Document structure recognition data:
******
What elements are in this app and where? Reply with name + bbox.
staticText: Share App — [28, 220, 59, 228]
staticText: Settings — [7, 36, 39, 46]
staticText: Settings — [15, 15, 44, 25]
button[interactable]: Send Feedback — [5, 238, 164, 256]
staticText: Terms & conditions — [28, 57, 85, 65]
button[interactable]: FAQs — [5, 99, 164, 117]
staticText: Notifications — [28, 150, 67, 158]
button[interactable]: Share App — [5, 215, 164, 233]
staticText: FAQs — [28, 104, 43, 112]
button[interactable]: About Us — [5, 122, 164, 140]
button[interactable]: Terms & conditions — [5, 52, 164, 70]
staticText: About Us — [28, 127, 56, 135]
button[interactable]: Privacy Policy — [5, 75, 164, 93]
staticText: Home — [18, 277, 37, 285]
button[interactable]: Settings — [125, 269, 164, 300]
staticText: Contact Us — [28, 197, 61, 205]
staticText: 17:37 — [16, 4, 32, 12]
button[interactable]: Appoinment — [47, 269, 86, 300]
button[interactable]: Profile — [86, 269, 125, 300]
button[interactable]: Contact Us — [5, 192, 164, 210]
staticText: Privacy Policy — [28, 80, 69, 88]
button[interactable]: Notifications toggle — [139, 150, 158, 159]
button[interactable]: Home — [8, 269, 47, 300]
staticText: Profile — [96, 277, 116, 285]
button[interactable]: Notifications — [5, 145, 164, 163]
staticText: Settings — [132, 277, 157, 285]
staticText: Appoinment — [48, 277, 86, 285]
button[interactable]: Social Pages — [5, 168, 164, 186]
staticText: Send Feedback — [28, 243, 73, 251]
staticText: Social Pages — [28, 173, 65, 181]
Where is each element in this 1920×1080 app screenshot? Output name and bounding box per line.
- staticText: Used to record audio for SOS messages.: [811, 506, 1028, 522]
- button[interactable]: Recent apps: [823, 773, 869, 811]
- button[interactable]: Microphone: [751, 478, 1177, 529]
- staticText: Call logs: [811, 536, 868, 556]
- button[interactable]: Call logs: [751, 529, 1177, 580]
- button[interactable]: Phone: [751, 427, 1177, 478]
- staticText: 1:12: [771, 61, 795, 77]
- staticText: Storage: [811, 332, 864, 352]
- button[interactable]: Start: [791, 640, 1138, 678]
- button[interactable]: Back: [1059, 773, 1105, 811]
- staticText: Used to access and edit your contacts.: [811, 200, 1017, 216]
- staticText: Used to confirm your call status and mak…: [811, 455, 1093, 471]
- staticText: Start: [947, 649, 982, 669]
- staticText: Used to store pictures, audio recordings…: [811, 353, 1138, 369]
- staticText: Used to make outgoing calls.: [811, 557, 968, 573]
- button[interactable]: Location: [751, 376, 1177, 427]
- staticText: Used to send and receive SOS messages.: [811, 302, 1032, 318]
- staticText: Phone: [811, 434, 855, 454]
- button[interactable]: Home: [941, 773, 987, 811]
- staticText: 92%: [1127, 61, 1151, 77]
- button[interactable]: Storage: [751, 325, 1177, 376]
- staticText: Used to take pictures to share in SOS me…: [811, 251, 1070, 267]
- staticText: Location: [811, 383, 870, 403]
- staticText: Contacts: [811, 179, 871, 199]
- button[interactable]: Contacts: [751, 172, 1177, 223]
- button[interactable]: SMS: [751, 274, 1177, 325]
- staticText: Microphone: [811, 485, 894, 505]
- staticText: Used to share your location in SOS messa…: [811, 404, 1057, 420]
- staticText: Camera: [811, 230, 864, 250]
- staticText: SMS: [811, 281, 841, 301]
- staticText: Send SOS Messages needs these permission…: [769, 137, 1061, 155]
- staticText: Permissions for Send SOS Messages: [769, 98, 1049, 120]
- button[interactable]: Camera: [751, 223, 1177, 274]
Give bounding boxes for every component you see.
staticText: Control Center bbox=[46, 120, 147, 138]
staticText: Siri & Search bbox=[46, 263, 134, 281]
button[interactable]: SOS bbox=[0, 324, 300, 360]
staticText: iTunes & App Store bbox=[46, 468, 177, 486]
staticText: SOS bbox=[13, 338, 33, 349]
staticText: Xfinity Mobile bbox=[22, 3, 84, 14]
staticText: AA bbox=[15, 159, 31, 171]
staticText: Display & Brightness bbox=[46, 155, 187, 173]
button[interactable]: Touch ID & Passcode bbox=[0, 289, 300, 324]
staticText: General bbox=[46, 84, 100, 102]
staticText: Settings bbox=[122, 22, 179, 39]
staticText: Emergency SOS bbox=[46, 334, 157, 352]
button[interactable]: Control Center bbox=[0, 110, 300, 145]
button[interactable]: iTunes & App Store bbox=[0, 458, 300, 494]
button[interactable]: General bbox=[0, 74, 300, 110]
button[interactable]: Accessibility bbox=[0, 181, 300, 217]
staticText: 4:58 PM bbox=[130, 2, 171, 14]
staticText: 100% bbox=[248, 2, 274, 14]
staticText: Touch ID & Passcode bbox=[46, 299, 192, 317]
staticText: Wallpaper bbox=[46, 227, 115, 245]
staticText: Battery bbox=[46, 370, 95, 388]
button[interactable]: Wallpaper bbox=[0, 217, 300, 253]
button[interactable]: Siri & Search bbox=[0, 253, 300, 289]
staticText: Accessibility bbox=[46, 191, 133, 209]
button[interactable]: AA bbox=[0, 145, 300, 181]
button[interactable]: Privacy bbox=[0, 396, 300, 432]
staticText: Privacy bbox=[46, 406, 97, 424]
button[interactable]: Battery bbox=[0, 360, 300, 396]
******
Among the lines above, which ones hold the string "Search"? Show them.

staticText: Siri & Search bbox=[46, 263, 134, 281]
button[interactable]: Siri & Search bbox=[0, 253, 300, 289]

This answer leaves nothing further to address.